I. L’absence de coopération justifiant la cessation de la période d’observation

Le tribunal s’est fondé sur l’impossibilité d’apprécier la situation réelle de l’entreprise débitrice. Il relève que “le mandataire judiciaire ne dispose d’aucune comptabilité permettant d’apprécier la rentabilité de l’entreprise” (Discussion). Cette absence de documents comptables constitue un obstacle dirimant à toute analyse économique. La valeur de ce motif est qu’il établit un manquement grave à l’obligation de transparence du débiteur. La portée de cette exigence est de sanctionner l’inertie qui paralyse la mission du mandataire judiciaire.

Par ailleurs, la débitrice ne s’est pas présentée aux rendez-vous fixés par le mandataire judiciaire. Le tribunal constate que “Madame [F] [N] ne s’est pas présentée au rendez-vous fixé par le mandataire judiciaire” (Discussion). Ce défaut de comparution révèle une absence totale de volonté de redressement. Le sens de cette constatation est de démontrer l’impossibilité de poursuivre un plan de continuation. La portée de cette décision est de rappeler que la collaboration du débiteur est une condition essentielle de la période d’observation.
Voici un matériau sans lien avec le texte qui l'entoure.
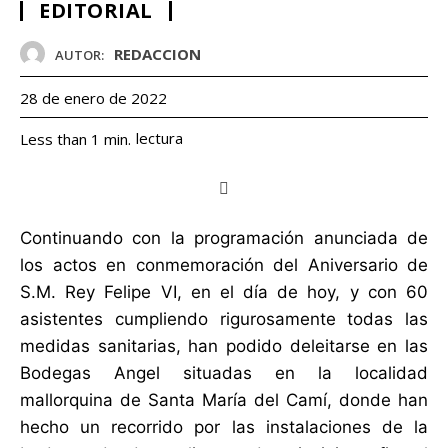
EDITORIAL
REDACCION
AUTOR:
28 de enero de 2022
lectura
Less than 1
min.
Continuando con la programación anunciada de
los actos en conmemoración del Aniversario de
S.M. Rey Felipe VI, en el día de hoy, y con 60
asistentes cumpliendo rigurosamente todas las
medidas sanitarias, han podido deleitarse en las
Bodegas Angel situadas en la localidad
mallorquina de Santa María del Camí, donde han
hecho un recorrido por las instalaciones de la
II. La radiation administrative comme indice d’une cessation définitive d’activité

Le tribunal a également pris en compte la radiation de la débitrice du Registre du Commerce. Il indique que “Madame [F] [N] [Y] [E] [I] (EI) est radiée du Registre du Commerce” (Discussion). Cette radiation constitue un indice objectif et irréfragable de l’arrêt de toute activité commerciale. La valeur de cet élément est qu’il supprime toute possibilité de redressement par une reprise d’exploitation. La portée de cette motivation est d’éviter le maintien artificiel d’une procédure collective sans objet économique.
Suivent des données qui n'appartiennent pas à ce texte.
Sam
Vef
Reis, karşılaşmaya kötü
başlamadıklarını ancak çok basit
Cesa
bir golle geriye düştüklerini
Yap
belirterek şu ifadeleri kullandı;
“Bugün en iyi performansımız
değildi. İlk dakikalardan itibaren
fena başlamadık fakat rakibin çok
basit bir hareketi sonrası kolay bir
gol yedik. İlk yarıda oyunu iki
En conséquence, le tribunal a estimé que l’entreprise se trouvait “dans l’impossibilité de poursuivre son activité et d’offrir une perspective de redressement” (Discussion). Cette impossibilité, cumulée avec l’absence de comptabilité, justifie la conversion immédiate en liquidation. Le sens de cette solution est de mettre fin à une procédure d’observation devenue sans espoir. La portée de ce jugement est de rappeler que la liquidation judiciaire est la seule issue lorsque le débiteur abandonne toute gestion et toute coopération.

Source : Cour de cassation – Base Open Data « Judilibre » & « Légifrance ».